#### [Available data]
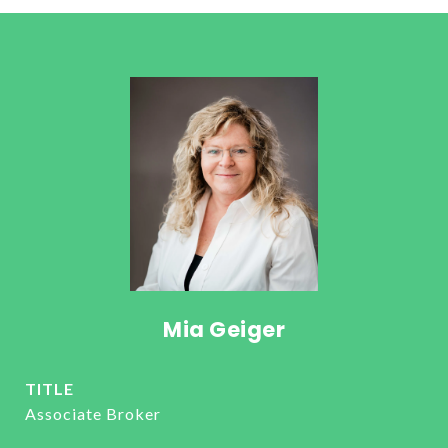
Mia Geiger
TITLE
Associate Broker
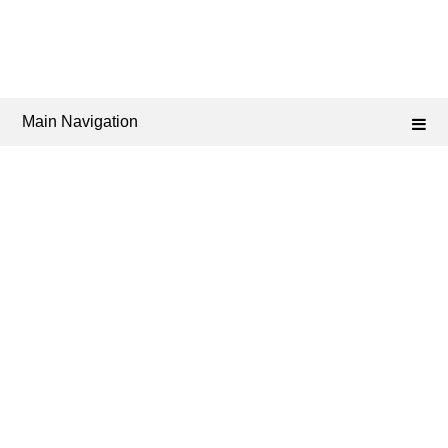
Main Navigation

#### [Task]
Without including the pictures, copy all of the data exactly.

#### [Problem solution]
Mia Geiger
TITLE
Associate Broker
Main Navigation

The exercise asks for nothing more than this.